Compute or remote nodes get fenced following network interface down in OpenStack HA Instance

Solution Verified - Updated -

Environment

  • Red Hat OpenStack Platform HA Instance
  • Red Hat Enterprise Linux (RHEL) 8, 9, 10 with the High Availability Add-On
  • Additional fence_kdump configuration

Issue

Following the loss of corosync's main network interface on a controller node ( either due to hardware failure or manually bringing a network interface down ), the compute ( remote ) nodes additionally attached to this controller are also fenced:

$ cat controller2/var/log/messages
-----------------------------------------8<----------------------------------------- 
Mar 15 19:19:45 controller2 pacemaker-schedulerd[3426]: notice: We can fence compute1 without quorum because they're in our membership
Mar 15 19:19:45 controller2 pacemaker-schedulerd[3426]: notice: We can fence compute1 without quorum because they're in our membership
Mar 15 19:19:45 controller2 pacemaker-schedulerd[3426]: warning: Scheduling node compute1 for fencing
Mar 15 19:19:45 controller2 pacemaker-schedulerd[3426]: notice: We can fence compute3 without quorum because they're in our membership
Mar 15 19:19:45 controller2 pacemaker-schedulerd[3426]: notice: We can fence compute3 without quorum because they're in our membership
Mar 15 19:19:45 controller2 pacemaker-schedulerd[3426]: warning: Scheduling node compute3 for fencing
Mar 15 19:19:45 controller2 pacemaker-schedulerd[3426]: notice: We can fence compute4 without quorum because they're in our membership
Mar 15 19:19:45 controller2 pacemaker-schedulerd[3426]: notice: We can fence compute4 without quorum because they're in our membership
Mar 15 19:19:45 controller2 pacemaker-schedulerd[3426]: warning: Scheduling node compute4 for fencing
-----------------------------------------8<----------------------------------------- 
Mar 15 19:19:45 controller2 pacemaker-schedulerd[3426]: notice: Unclean nodes will not be fenced until quorum is attained or no-quorum-policy is set to ignore
Mar 15 19:19:45 controller2 pacemaker-schedulerd[3426]: notice: Actions: Fence (reboot) galera-bundle-2 (resource: galera-bundle-podman-2) 'guest is unclean'
Mar 15 19:19:45 controller2 pacemaker-schedulerd[3426]: notice: Actions: Fence (reboot) compute4 'compute-unfence-trigger:3 is thought to be active there' <---
Mar 15 19:19:45 controller2 pacemaker-schedulerd[3426]: notice: Actions: Fence (reboot) compute3 'compute-unfence-trigger:2 is thought to be active there' <----
Mar 15 19:19:45 controller2 pacemaker-schedulerd[3426]: notice: Actions: Fence (reboot) compute1 'compute-unfence-trigger:1 is thought to be active there' <----

Resolution

This issue occurs due to a race condition where the stonith of the controller node, is slower than the attached compute nodes (remote nodes). In most cases, the controller node (member node) should be fenced before the compute nodes (remote nodes), but it is possible to configure the cluster in such a manner where this does not occur.

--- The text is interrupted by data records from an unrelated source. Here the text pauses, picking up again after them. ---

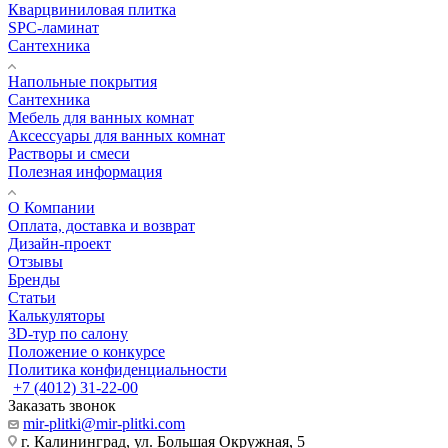
Кварцвиниловая плитка
SPC-ламинат
Сантехника
Напольные покрытия
Сантехника
Мебель для ванных комнат
Аксессуары для ванных комнат
Растворы и смеси
Полезная информация
О Компании
Оплата, доставка и возврат
Дизайн-проект
Отзывы
Бренды
Статьи
Калькуляторы
3D-тур по салону
Положение о конкурсе
Политика конфиденциальности
+7 (4012) 31-22-00
Заказать звонок
mir-plitki@mir-plitki.com
г. Калининград, ул. Большая Окружная, 5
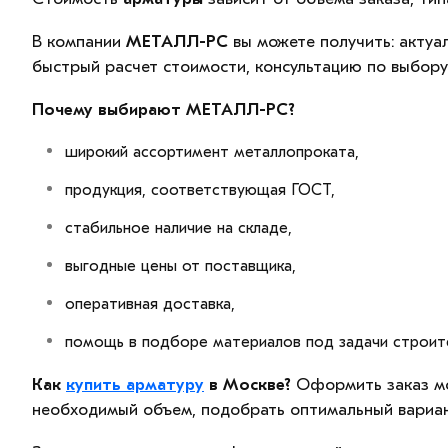
В компании
МЕТАЛЛ-РС
вы можете получить: актуал
быстрый расчет стоимости, консультацию по выбору
Почему выбирают МЕТАЛЛ-РС?
широкий ассортимент металлопроката,
продукция, соответствующая ГОСТ,
стабильное наличие на складе,
выгодные цены от поставщика,
оперативная доставка,
помощь в подборе материалов под задачи строите
Как
купить арматуру
в Москве?
Оформить заказ м
необходимый объем, подобрать оптимальный вариант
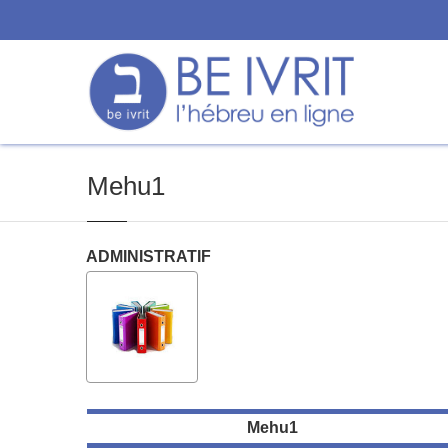
Mehu1
ADMINISTRATIF
Mehu1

The only known way that this has occurred is:

  • when the controller nodes (member nodes) and the compute nodes (remote nodes) had different timeout configured for the stonith device fence_kdump.
  • the controller nodes (member nodes) were doing a graceful shutdown when they were fenced instead of an "immediate power off".

To avoid this issue then configure the controller nodes (member nodes) and the compute nodes (remote nodes) in the following manner.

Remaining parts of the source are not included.